Dianne leaned over to Billy and whispered, “Billy, we might have to take you to the hospital.”

  Billy uttered one word through his bloated lips: “No.”

  Hope shot through Stud. He can talk—he'll be all right, he'll be fine— …

  Dianne left and came back, with bandages and everything she had ever heard was used on someone hurt. She and Stud patched Billy, dressed the wounds. Stud cooled him with a towel. He wished there were clean sheets, but there weren't. Gently, he tore the ripped cutoffs entirely. The back of them was soaked in blood. He threw them away fiercely with a cry of anger and despair. He watched terrified to see whether more blood would come from Billy's rectum. No. He waited. No. He waited. No more blood! He felt the heat now as if it were something artificial that had attached itself to him forever.

  Through the window and over the rooftops, Stud saw the shaggy palm trees of Los Angeles bending in the wind.
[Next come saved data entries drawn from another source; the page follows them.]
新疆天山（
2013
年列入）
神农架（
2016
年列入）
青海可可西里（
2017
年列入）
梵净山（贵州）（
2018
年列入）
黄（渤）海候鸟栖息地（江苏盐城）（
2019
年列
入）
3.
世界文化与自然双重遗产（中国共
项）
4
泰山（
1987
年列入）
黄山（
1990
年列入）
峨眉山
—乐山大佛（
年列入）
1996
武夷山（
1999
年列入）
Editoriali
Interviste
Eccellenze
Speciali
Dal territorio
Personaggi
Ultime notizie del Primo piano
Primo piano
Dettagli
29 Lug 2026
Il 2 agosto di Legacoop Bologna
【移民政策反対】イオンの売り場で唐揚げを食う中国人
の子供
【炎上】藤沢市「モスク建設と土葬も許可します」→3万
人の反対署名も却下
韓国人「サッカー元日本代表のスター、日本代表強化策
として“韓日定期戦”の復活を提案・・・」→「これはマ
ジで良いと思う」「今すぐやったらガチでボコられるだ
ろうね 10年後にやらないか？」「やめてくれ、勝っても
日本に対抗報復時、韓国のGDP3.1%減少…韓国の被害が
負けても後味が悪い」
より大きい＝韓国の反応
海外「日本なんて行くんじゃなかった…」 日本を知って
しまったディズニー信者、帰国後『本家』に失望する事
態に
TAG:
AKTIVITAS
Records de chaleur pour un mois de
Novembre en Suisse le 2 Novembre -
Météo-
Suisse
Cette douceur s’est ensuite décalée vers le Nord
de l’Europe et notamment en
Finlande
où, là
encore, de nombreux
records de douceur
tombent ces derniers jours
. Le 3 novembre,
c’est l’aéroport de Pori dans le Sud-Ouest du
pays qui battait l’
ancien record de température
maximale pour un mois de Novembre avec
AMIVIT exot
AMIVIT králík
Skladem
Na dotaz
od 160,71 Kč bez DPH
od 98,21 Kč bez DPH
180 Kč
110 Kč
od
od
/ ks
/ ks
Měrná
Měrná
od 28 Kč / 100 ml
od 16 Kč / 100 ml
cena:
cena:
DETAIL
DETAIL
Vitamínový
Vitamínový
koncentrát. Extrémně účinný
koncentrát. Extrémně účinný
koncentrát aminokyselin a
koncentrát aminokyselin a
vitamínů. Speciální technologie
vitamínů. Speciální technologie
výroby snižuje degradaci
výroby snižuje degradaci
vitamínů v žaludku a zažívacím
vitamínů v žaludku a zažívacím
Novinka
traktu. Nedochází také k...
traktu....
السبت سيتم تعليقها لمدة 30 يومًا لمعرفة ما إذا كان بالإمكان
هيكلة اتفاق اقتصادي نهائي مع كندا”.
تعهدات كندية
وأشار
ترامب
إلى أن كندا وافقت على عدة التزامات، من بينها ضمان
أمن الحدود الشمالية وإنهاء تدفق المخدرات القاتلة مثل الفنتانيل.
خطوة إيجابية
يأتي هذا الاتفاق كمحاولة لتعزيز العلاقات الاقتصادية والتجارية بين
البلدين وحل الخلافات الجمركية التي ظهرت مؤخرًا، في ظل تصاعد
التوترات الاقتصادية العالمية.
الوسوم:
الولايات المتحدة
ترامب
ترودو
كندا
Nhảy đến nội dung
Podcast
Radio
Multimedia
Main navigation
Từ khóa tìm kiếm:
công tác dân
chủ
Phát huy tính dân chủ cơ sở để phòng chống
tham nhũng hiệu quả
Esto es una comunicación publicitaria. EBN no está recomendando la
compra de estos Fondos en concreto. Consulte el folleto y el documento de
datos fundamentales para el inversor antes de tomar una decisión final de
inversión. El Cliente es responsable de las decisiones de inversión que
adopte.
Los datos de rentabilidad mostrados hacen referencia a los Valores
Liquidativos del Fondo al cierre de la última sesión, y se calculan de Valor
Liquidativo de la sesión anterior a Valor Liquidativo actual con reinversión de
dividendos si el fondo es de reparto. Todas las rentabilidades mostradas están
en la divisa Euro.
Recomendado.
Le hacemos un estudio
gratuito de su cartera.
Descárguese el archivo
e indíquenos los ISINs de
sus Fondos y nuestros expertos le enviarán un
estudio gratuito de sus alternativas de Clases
The glow on the horizon deepened to orange—the glow of sun and wind and fire.

  Stud nestled next to Billy, careful not to shake him. “I love you, Billy,” he said.

  Billy heard. He tried to open his eyes. Only one opened as wide as it could. It was the most beautiful, cruelest green-speckled color Stud had ever seen. Hope embraced him. Stud's hand closed over Billy's. He felt Billy's fingers press back with determined strength, promising to live.

  Lost Angels: 11

  Marilyn Monroe breathed, “Hi,” in that way she had of whispering words that was like blowing pink bubbles which burst softly. “Hi,” Lisa whispered back.

  Against folds of bleeding red velvet, Marilyn stood dressed in clinging white satin, sequins like bits of ice, white furs like pure snow.

  “The figures are wax!” Jesse James laughed at Lisa.

  “I know they are,” Lisa said, “but what if a piece of her soul crept inside it and I didn't say Hi?” She thought she said it under her breath, for only Marilyn to hear—until she saw several tourists studying her closely. She had said, “I could be Marilyn's daughter.”

  “Well, you know, you just could,” said a fat jolly woman past middle age, her hair had just been tinted and set—not a wisp moved. “Well, you know,” she informed everyone, “they do say she had a secret child.”

  “I know,” Lisa said as more tourists continued to study her.

  “Well, doesn't she resemble Marilyn?” the happy woman asked her husband, who nodded. “Well, my goodness, you're the same remarkable people we saw outside the Chinese Theater!” she discovered joyfully. “Well, you certainly have become much prettier!” she told Lisa. “Well, you know, they do say Los Angeles does that!”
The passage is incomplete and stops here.